Please return only the lines from the one holding "polonez, von der" through the one holding "Un mesaj clar pentru viitor", exactly as they appear in the records below, both ends included.
────────────────────
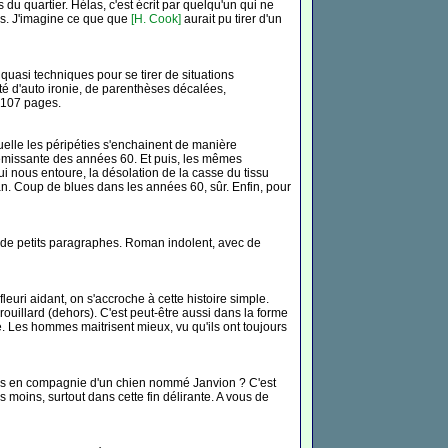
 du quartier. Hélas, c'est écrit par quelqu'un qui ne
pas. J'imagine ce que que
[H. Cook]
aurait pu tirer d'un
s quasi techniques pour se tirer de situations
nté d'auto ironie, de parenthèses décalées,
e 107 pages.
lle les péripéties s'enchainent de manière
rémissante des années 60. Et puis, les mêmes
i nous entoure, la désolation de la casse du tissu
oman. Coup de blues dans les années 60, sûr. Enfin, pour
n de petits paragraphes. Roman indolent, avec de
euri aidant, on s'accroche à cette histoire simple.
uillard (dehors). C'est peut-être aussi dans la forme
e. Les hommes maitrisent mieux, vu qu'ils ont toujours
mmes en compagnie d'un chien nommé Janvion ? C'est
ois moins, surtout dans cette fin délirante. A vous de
────────────────────
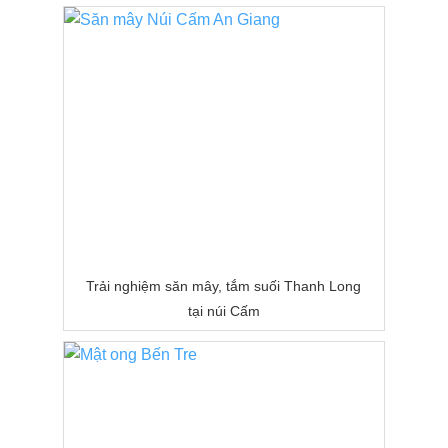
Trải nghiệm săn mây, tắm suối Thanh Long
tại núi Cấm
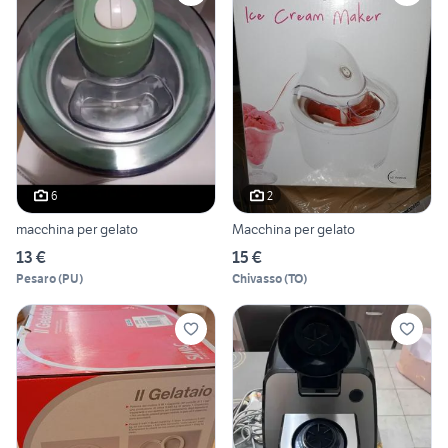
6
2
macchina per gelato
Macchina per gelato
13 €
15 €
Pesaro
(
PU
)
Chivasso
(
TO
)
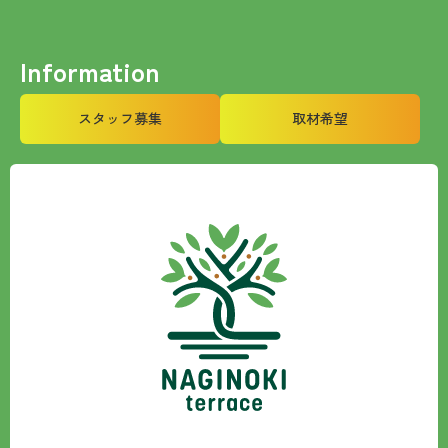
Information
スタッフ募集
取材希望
────────────────────
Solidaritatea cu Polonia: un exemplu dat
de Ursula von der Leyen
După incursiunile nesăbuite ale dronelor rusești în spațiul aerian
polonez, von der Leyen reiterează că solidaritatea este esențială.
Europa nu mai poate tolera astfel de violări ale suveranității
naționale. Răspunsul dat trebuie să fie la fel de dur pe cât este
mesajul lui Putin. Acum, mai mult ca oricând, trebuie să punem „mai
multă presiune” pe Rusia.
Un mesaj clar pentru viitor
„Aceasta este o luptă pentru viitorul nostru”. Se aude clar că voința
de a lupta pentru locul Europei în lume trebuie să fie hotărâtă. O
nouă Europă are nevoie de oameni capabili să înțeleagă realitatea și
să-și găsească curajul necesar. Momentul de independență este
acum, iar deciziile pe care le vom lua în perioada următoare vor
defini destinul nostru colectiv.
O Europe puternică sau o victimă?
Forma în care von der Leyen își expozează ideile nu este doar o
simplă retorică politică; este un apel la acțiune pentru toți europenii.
────────────────────
Your solution
polonez, von der Leyen reiterează că solidaritatea este esențială.
Europa nu mai poate tolera astfel de violări ale suveranității
naționale. Răspunsul dat trebuie să fie la fel de dur pe cât este
mesajul lui Putin. Acum, mai mult ca oricând, trebuie să punem „mai
multă presiune” pe Rusia.
Un mesaj clar pentru viitor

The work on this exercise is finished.